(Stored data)

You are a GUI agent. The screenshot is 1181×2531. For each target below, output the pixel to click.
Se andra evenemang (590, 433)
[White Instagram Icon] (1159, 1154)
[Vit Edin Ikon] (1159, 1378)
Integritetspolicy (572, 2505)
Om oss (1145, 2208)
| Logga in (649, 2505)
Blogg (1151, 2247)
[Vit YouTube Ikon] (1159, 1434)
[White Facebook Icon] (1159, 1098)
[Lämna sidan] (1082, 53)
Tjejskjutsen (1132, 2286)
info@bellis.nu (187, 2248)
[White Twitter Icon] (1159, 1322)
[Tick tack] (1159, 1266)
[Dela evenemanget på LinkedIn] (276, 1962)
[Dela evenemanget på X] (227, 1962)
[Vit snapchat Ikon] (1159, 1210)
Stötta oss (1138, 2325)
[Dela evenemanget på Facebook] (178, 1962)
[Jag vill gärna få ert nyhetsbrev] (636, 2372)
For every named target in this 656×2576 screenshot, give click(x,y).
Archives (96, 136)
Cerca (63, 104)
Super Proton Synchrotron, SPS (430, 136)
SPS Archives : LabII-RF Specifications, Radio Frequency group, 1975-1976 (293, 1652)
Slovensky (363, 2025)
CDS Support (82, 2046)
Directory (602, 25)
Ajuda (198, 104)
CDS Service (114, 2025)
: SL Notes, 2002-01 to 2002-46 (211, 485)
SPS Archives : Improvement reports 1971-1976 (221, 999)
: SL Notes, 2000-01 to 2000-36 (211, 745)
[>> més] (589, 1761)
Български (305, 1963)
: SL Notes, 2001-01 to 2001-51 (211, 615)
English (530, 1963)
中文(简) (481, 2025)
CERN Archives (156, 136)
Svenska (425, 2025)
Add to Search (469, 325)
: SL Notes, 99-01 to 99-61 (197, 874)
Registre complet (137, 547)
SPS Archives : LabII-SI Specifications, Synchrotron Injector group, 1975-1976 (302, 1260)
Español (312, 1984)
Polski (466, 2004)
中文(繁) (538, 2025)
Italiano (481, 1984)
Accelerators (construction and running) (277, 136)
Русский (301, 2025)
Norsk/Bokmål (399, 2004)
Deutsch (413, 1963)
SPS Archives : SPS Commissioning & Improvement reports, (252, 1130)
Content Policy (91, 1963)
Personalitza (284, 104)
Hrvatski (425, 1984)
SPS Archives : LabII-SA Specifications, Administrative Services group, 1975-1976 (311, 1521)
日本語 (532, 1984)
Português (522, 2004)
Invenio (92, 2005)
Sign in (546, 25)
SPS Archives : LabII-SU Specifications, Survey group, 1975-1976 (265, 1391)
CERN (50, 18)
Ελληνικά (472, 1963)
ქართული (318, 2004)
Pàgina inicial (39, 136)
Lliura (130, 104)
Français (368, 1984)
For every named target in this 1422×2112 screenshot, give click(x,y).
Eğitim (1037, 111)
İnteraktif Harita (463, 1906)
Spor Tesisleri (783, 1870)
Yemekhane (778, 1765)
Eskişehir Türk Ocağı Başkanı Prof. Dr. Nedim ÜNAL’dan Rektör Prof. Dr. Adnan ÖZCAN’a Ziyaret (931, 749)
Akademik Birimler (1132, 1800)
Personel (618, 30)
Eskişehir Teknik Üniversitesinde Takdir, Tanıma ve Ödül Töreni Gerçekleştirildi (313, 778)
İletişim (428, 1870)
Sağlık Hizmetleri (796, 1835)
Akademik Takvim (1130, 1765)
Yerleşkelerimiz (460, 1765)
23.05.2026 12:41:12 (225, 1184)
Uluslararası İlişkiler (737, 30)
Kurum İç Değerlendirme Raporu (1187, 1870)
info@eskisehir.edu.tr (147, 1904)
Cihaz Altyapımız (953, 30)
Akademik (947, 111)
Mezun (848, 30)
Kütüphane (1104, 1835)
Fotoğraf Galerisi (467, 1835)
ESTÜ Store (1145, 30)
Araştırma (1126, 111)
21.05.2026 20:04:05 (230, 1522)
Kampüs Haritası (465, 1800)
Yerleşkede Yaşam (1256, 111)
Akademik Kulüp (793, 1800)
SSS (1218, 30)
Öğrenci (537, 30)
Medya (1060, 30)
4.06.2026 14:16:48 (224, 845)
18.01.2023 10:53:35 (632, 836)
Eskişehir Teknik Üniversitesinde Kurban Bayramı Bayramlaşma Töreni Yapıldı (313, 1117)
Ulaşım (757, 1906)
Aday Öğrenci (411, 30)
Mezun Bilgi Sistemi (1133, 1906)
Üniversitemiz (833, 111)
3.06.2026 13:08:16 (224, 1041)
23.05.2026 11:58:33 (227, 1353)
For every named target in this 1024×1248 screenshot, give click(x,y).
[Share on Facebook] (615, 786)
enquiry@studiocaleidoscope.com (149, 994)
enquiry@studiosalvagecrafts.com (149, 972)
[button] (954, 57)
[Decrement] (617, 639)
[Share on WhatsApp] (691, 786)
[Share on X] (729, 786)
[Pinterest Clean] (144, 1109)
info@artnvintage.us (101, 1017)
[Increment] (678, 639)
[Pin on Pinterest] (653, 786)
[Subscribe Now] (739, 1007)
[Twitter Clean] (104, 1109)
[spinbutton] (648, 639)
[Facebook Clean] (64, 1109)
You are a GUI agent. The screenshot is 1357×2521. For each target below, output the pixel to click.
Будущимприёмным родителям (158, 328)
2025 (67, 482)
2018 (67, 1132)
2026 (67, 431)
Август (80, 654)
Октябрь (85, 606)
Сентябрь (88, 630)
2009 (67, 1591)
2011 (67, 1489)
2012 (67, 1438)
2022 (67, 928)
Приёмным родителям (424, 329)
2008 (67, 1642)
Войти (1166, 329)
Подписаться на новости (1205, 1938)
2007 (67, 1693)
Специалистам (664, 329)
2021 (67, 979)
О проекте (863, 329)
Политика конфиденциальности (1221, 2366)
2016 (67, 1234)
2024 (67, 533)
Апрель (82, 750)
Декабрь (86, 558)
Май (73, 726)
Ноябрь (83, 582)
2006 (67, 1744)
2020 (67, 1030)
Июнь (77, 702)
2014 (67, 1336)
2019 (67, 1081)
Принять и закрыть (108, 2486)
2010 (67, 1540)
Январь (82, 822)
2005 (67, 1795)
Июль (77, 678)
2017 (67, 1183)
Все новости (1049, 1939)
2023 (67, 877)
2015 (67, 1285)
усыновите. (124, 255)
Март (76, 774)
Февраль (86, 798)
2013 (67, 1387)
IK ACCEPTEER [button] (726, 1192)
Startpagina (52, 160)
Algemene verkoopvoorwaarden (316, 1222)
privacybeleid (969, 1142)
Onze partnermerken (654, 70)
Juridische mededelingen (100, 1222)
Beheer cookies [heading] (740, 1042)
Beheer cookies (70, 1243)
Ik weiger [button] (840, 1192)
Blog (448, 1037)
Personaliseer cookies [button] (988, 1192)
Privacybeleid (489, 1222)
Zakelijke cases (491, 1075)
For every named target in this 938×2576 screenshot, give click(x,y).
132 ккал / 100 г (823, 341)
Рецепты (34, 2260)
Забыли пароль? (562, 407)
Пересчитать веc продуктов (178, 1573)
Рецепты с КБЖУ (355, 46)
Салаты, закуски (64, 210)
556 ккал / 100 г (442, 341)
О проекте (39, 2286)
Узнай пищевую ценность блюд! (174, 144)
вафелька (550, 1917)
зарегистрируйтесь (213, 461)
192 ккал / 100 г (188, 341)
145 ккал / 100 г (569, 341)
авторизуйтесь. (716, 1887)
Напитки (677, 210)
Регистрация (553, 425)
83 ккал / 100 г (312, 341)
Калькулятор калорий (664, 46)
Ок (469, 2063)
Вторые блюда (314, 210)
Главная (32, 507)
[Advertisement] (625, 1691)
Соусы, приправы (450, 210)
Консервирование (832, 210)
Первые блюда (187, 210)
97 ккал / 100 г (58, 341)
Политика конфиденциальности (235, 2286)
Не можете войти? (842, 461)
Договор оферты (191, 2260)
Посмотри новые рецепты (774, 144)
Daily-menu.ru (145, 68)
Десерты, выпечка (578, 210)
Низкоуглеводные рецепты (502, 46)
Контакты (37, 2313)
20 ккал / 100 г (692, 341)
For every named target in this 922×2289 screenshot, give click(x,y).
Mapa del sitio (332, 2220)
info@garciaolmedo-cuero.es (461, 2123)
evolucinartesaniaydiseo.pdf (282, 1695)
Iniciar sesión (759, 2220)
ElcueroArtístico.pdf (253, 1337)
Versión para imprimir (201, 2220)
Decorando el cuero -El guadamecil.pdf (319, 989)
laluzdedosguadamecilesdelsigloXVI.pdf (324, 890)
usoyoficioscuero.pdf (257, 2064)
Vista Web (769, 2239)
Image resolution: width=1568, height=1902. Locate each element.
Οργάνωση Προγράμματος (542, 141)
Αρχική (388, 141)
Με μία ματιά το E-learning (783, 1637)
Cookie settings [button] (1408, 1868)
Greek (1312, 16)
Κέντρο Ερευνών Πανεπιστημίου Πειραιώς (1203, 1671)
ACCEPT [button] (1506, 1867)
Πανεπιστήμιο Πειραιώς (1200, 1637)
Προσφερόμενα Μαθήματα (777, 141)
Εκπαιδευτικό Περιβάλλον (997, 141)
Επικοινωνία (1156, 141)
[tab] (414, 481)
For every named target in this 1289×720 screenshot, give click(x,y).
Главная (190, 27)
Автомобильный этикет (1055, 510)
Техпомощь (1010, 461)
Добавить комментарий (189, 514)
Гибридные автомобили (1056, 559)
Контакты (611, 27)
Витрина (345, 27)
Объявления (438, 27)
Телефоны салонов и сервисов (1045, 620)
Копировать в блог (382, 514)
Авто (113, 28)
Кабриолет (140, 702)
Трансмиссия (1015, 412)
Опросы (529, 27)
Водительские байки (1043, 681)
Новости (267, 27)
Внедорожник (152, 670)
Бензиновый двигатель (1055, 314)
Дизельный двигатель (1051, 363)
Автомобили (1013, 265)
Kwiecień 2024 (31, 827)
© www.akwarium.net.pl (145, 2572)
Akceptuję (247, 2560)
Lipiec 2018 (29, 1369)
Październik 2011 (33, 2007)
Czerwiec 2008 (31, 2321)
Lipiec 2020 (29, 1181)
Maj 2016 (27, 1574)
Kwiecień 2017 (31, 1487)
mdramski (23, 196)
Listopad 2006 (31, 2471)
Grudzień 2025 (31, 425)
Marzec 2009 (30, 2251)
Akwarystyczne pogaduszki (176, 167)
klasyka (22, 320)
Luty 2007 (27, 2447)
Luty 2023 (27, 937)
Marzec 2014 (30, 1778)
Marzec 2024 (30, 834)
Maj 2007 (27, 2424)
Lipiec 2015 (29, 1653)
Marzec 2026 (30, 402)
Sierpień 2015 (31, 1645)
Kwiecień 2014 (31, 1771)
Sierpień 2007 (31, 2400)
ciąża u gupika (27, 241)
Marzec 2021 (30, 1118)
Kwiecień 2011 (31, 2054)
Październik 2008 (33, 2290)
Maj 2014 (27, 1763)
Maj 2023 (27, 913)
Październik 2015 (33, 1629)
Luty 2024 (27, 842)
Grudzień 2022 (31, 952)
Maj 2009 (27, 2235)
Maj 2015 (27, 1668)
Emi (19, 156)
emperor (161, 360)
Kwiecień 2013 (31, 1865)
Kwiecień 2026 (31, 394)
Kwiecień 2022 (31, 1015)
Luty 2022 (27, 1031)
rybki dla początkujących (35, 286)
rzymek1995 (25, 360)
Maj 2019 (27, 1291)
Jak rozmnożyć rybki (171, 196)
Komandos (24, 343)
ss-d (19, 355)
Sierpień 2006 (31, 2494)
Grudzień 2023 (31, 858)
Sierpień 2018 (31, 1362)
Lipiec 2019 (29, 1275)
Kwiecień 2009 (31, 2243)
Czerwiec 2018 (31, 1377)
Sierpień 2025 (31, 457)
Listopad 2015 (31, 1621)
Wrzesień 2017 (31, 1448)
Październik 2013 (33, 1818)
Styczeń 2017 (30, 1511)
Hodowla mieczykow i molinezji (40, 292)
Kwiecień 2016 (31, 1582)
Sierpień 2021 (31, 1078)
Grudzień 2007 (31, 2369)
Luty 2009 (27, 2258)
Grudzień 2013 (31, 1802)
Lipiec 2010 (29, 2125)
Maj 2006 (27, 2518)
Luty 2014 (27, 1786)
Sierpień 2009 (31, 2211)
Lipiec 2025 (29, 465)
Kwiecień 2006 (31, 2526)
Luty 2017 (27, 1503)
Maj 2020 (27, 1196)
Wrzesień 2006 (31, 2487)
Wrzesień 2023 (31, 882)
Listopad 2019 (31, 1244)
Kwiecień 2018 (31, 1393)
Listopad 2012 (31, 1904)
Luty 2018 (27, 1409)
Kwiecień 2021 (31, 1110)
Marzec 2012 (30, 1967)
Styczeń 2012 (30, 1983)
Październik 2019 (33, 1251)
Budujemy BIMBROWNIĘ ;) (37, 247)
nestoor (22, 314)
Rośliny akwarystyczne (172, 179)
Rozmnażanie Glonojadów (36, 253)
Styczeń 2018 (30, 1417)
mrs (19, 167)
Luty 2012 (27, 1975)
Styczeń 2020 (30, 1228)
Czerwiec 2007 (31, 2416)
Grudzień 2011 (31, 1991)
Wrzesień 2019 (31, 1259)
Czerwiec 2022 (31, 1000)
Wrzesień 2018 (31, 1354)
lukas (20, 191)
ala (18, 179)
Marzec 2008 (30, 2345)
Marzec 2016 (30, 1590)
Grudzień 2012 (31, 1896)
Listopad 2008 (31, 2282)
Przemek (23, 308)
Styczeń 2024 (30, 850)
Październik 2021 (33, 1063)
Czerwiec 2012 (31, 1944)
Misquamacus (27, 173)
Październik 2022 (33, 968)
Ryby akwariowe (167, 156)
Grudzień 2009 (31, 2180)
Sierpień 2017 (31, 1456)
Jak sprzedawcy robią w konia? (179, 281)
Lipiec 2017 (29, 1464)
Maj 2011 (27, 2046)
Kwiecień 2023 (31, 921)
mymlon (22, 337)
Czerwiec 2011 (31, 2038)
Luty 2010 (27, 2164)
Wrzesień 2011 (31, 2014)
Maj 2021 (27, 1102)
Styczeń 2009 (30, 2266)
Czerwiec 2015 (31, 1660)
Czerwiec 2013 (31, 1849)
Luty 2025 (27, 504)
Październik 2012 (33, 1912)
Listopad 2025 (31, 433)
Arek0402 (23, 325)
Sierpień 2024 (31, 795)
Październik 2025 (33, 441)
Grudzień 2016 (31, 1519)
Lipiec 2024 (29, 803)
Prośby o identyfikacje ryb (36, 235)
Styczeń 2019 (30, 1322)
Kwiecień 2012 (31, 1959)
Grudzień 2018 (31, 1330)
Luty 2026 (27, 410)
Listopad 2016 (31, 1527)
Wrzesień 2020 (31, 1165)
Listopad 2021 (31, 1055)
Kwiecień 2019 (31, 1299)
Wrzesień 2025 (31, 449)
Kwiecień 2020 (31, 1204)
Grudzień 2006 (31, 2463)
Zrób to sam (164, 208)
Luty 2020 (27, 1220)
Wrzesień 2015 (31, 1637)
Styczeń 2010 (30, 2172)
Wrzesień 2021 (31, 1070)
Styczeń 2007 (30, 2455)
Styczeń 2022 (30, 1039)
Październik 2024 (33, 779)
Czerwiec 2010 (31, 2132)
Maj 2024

» **WHAT THIS TASK INVOLVES**: In the data above, which lines lie between the line with "Marzec 2026 (30, 402)" and the line with "Grudzień 2023 (31, 858)", inclusive? Print those lines exactly and nothing else.

» **RESPONSE**:
Marzec 2026 (30, 402)
Sierpień 2015 (31, 1645)
Kwiecień 2014 (31, 1771)
Sierpień 2007 (31, 2400)
ciąża u gupika (27, 241)
Marzec 2021 (30, 1118)
Kwiecień 2011 (31, 2054)
Październik 2008 (33, 2290)
Maj 2014 (27, 1763)
Maj 2023 (27, 913)
Październik 2015 (33, 1629)
Luty 2024 (27, 842)
Grudzień 2022 (31, 952)
Maj 2009 (27, 2235)
Maj 2015 (27, 1668)
Emi (19, 156)
emperor (161, 360)
Kwiecień 2013 (31, 1865)
Kwiecień 2026 (31, 394)
Kwiecień 2022 (31, 1015)
Luty 2022 (27, 1031)
rybki dla początkujących (35, 286)
rzymek1995 (25, 360)
Maj 2019 (27, 1291)
Jak rozmnożyć rybki (171, 196)
Komandos (24, 343)
ss-d (19, 355)
Sierpień 2006 (31, 2494)
Grudzień 2023 (31, 858)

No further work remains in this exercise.